From Table 31.4: C 41 = 0.664; C 42 = 0.814.

To predigest the problem, these parameters of system1 and system 2 such as anti-jamming C 1, the electronic reconnaissance resistance capability C 2, anti-radiation missile resistance capability C 3, the survival ability C 5 can be supposed to equal to 1.

So it can be got that: E S1 = 0.426; E S2 = 0.603.

According to the analysis of result, the conclusion can be made that the effectiveness of electronic countermeasure can be strengthened obviously with radar’s anti-stealth ability and the reliability of system2’s improving. The result is accordant with practice (Yan et al. 2007; Chin 1998; Packer 2003; Whatmore 2005; Hall and Betts 1994; Rius et al. 1993).
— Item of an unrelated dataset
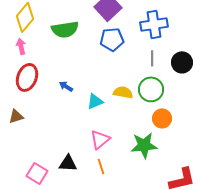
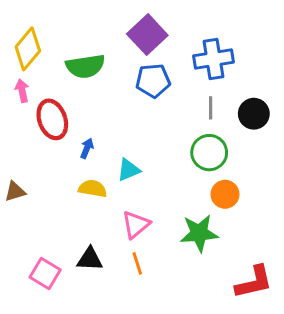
red ellipse: (27, 77) -> (52, 119), moved, turned -40
blue arrow: (66, 86) -> (87, 148), turned 80
yellow semicircle: (123, 92) -> (93, 189), moved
And it is fully proved that the improved ADC method is in validity to evaluate the effectiveness of electronic countermeasure on ground air defense and anti-missile.

31.4 Conclusion

In conclusion, the improved ADC model is used to evaluate the effectiveness of electronic countermeasure on ground air defense and anti-missile, and it is proved by example that the model is in validity (Volakis 1994; Zhang et al. 2000; Levison and Badler 1994; Badler et al. 2006). Currently, the model has been used to evaluate C4ISR air defense systems, and a synthetically effectiveness valuation software has been developed. So the improved ADC model is proved to be worthful.